Page images and extracted text:
☆ ☆ ☆ ☆ ☆ ☆ ☆

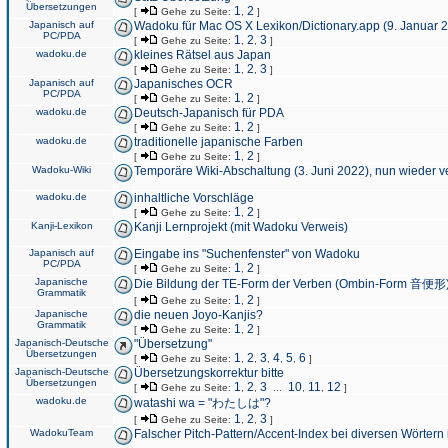
Übersetzungen
1
2
[
Gehe zu Seite:
,
]
Japanisch auf
Wadoku für Mac OS X Lexikon/Dictionary.app (9. Januar 
PC/PDA
1
2
3
[
Gehe zu Seite:
,
,
]
wadoku.de
kleines Rätsel aus Japan
1
2
3
[
Gehe zu Seite:
,
,
]
Japanisch auf
Japanisches OCR
PC/PDA
1
2
[
Gehe zu Seite:
,
]
wadoku.de
Deutsch-Japanisch für PDA
1
2
[
Gehe zu Seite:
,
]
wadoku.de
traditionelle japanische Farben
1
2
[
Gehe zu Seite:
,
]
Wadoku-Wiki
Temporäre Wiki-Abschaltung (3. Juni 2022), nun wieder v
wadoku.de
inhaltliche Vorschläge
1
2
[
Gehe zu Seite:
,
]
Kanji-Lexikon
Kanji Lernprojekt (mit Wadoku Verweis)
Japanisch auf
Eingabe ins "Suchenfenster" von Wadoku
PC/PDA
1
2
[
Gehe zu Seite:
,
]
Japanische
Die Bildung der TE-Form der Verben (Ombin-Form 音便形
Grammatik
1
2
[
Gehe zu Seite:
,
]
Japanische
die neuen Joyo-Kanjis?
Grammatik
1
2
[
Gehe zu Seite:
,
]
Japanisch-Deutsche
"Übersetzung"
Übersetzungen
1
2
3
4
5
6
[
Gehe zu Seite:
,
,
,
,
,
]
Japanisch-Deutsche
Übersetzungskorrektur bitte
Übersetzungen
1
2
3
10
11
12
[
Gehe zu Seite:
,
,
...
,
,
]
wadoku.de
watashi wa = "わたしは"?
1
2
3
[
Gehe zu Seite:
,
,
]
WadokuTeam
Falscher Pitch-Pattern/Accent-Index bei diversen Wörtern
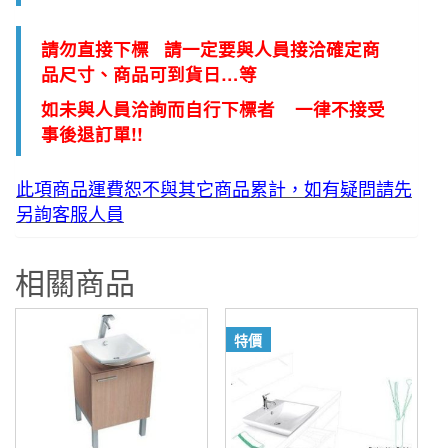
請勿直接下標 請一定要與人員接洽確定商
品尺寸、商品可到貨日…等
如未與人員洽詢而自行下標者 一律不接受
事後退訂單!!
此項商品運費恕不與其它商品累計，如有疑問請先
另詢客服人員
相關商品
特價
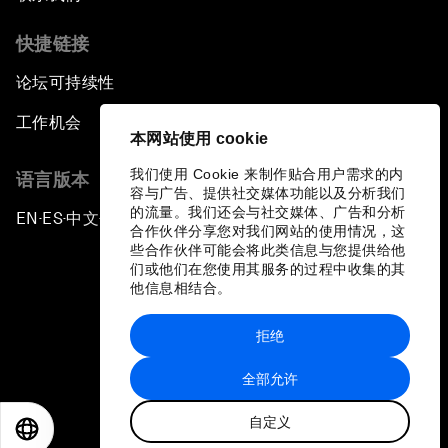
快捷链接
论坛可持续性
工作机会
本网站使用 cookie
我们使用 Cookie 来制作贴合用户需求的内
语言版本
容与广告、提供社交媒体功能以及分析我们
的流量。我们还会与社交媒体、广告和分析
EN
ES
中文
日本語
▪
▪
▪
合作伙伴分享您对我们网站的使用情况，这
些合作伙伴可能会将此类信息与您提供给他
们或他们在您使用其服务的过程中收集的其
他信息相结合。
拒绝
隐私政策和服务条款
全部允许
站点地图
自定义
©
2026
世界经济论坛
EN
ES
中文
日本語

☆ ☆ ☆ ☆ ☆ ☆ ☆

Task requirements:
The answer must be all the lines above that hold the word "Wiki".

Solved problem:
Wadoku-Wiki
Temporäre Wiki-Abschaltung (3. Juni 2022), nun wieder v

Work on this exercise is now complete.